If we were to take one of today´s golfers to 36th Street overlooking Hyde Park, with the old bed of Harris Creek still plainly visible, and tell him that this was the first golf course in the area (believed to be the first west of the Mississippi), he would probably look askance, tap his forehead to indicate his opinion of our mental stability and walk off. But this was really where golf started n Kansas City&endash;because Kansas City had not yet annexed Westport.

When T.H. Mastin, J.J. Mastin and Seth Ward platted the Hyde Park subdivision the two block long, one block wide gully, which is now Hyde Park, was platted as blocks 22 and 31. But that was before architects had begun to suit their building designs to fit the terrain. There were no cantilevered houses or multilevel houses terraced down a hillside. Therefore, the steeply sloping lots along the gully were considered useless as building sites.

By some unknown agreement with the Hyde Park Land Company the residents who lived near blocks 22 and 31 had the gully surrounded by an iron fence with locked gates. For more than 50 years thereafter, the residents of the more modest homes in the James Hunter subdivision to the north referred to the fenced area as the place "where the rich kids used to play."

Harris Creek with headwaters at 30th Street drained about one square mile by the time it reached 39th Street and turned east through the gap. During the wet seasons this must have been almost a river, but in the dry seasons, fed mostly by springs, it must have been a beautiful little valley, and an great place for the children of the neighborhood to play. Just south of 37th Street (which was never cut through) the land leveled out, and the water of Harris Creek which ran through the property, spread out into a large shallow "bog."

In the early 1890´s a young Scot by the name of Stanley Young came to Kansas City from Boston. Since golf originated in Scotland and was very popular among Scotsmen, Young brought golf clubs with him when he moved to Kansas City. He naturally assumed that any city of 132,000 would have a golf course, but alas, it was still a "cowtown."

Young kept on the lookout for a place where he could practice his golfing and eventually found the little fenced park and obtained permission to use it for practice.

Soon the men living on McGee on the west side of the park and those on Oak, now Gillham Road, on the east became interested in Young's strange activities and went down to watch. When they expressed an interest in the game, Young ordered clubs for them from Boston and a golf club was born.

It is probable that a green was built at the northwest corner and possibly another in the southeast corner.
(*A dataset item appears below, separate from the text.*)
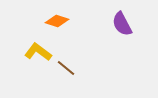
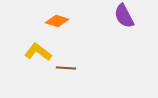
purple semicircle: moved 2 px right, 8 px up
brown line: rotated 36 degrees counterclockwise
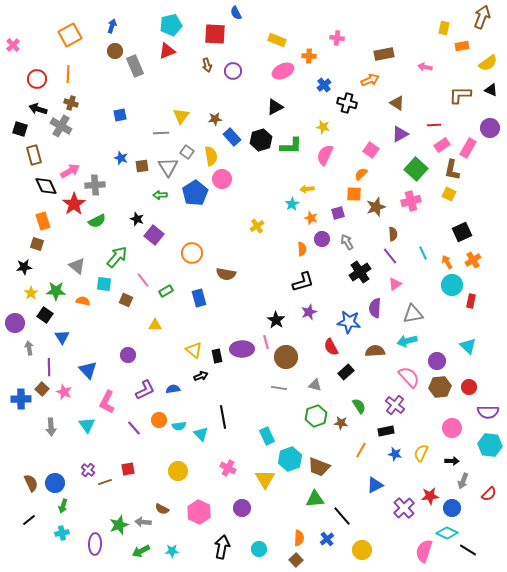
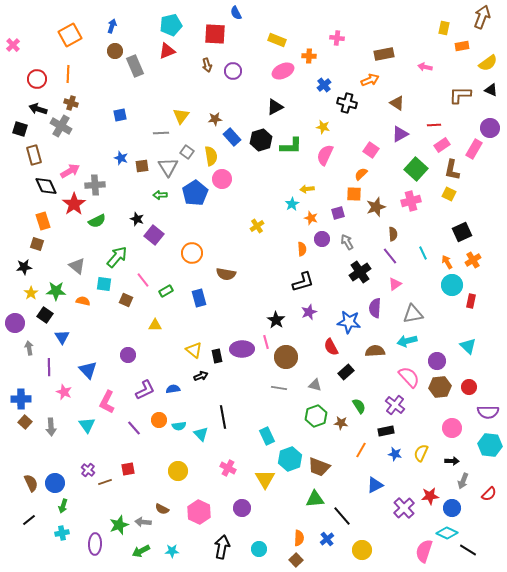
pink rectangle at (468, 148): moved 6 px right, 1 px down
brown square at (42, 389): moved 17 px left, 33 px down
Within a few years so many men had joined the club that the playing area became overcrowded. Officers were elected and as their first order of business began a search for a larger tract of land for their club. The Officers were Joseph Hubbard, 3622 Locust; Charles Washburn, 3523 McGee; Joseph Peppard, also on McGee, and Henry Van Brunt, 3617 Oak.

An article appeared in the May 6, 1896 edition of the Westport Sentinal Examiner which stated that the Hyde Park Golf and Country Club was moving out into the country and had purchased 120 acres on the west side of Santa Fe Road (now Wornall Road) between what are now 51st and 55th Streets. The club, said the article, planned to build a clubhouse designed by architect W.C. Root. The clubhouse is described as having a glassed-in veranda overlooking the golf course, locker rooms, a dormitory, kitchen and dining room.

Soon after Westport was annexed by Kansas City, the club changed its name to the Kansas City Country Club, and it remained at its location on Santa Fe until 1926 when it moved to 62nd and Indian Lane. Mrs. Jacob Leander Loose, who lived at the Walnuts across the street from the club, bought the club´s property when it moved and give it to the city. We know it today as Loose Park.